The fees accrued by the administrators of collapsed contractor NMCN have reached nearly £3m, a report has revealed.

Grant Thornton, which was appointed to manage the affairs of NMCN in October 2021, said that cumulative recorded-time costs for the administration to date had amounted to £2.98m, with just over £1m incurred since May.

Last week it was revealed that up to 3,000 unsecured creditors, which are owed a total of £115m, face losing out as a result of the firm’s collapse.
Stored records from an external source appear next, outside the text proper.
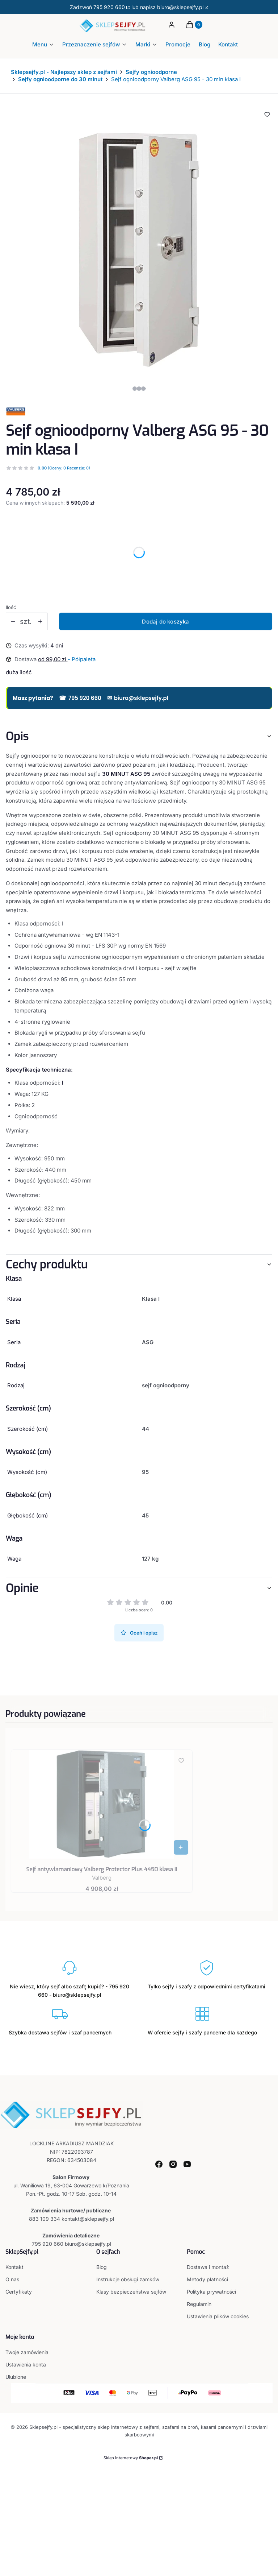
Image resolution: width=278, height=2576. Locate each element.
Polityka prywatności (211, 2292)
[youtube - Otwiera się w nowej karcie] (187, 2164)
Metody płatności (207, 2279)
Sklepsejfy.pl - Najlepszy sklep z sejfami (64, 72)
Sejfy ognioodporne (151, 72)
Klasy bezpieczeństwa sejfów (131, 2292)
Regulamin (199, 2304)
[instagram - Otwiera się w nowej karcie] (173, 2164)
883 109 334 (44, 2219)
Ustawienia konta (25, 2364)
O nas (12, 2279)
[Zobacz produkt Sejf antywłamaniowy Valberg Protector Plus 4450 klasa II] (181, 1847)
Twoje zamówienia (27, 2352)
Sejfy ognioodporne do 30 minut (60, 79)
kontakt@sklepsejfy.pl (88, 2219)
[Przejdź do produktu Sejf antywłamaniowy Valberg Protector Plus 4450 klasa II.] (101, 1804)
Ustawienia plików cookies (218, 2316)
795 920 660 (109, 7)
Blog (101, 2267)
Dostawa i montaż (208, 2267)
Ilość (11, 607)
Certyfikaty (18, 2292)
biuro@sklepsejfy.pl (137, 698)
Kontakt (14, 2267)
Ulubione (15, 2377)
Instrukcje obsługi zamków (127, 2279)
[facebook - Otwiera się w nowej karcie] (159, 2164)
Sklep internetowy (131, 2457)
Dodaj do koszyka (165, 621)
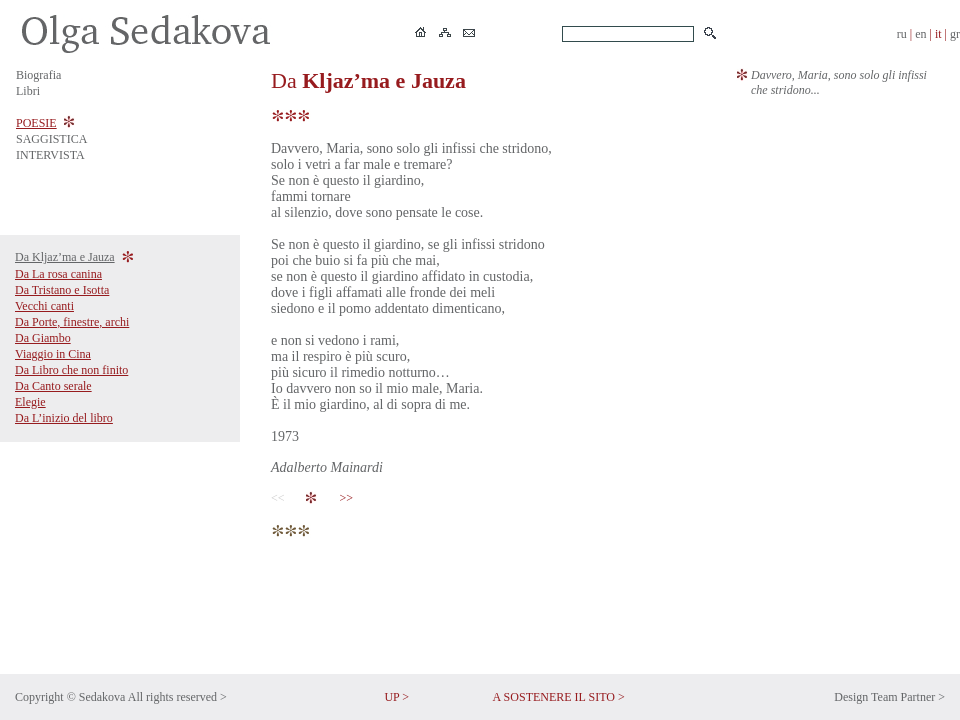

NMCN turned over £400m in its last published accounts.

In a recently published report, administrators stated that they incurred costs of £1.08m for 2,480 hours of work since a previous progress report was published in May.

The £2.9m cost of its administration so far compares with a reported £7.2m cost to handle the affairs of collapsed retailer Debenhams, which had turned over £2.3bn and employed 12,000 people before going under in April 2020.

DRS Bond Management director Chris Davies said the administrator’s costs could be attributed to the speed at which administrators looked to recoup costs and the unique circumstances surrounding the contractor’s demise.

“NMCN were underperforming across [many] contracts at the time of its demise. Any amounts due to it in its debtors ledger – for example, outstanding payment certificates and retention – will have been vigorously defended/repudiated by its [clients],” he said.

Grant Thornton declined to comment on the issue.

The administrators confirmed earlier this month that most creditors, including ex-employees, would lose out. The report by joint administrator Nigel Morrison of Grant Thornton said: “We do not currently anticipate that there will be sufficient funds to pay the ordinary preferential creditors of the companies in full or the secondary preferential creditors.

“It is unlikely that there will be sufficient funds to make a distribution to unsecured creditors of the companies (even by virtue of the prescribed part).”

The report stated that ex-employee claims currently total £380,000.

It added that administrators had made payments to secured creditors including Svella – the investor that was leading a £24m refinancing of the contractor – and now expected to be able to pay the company “in full”. The report noted that Svella was owed £12.7m before accruing interest and charges, while another financer and secured creditor, Reflex Bridging, was owed £5.4m.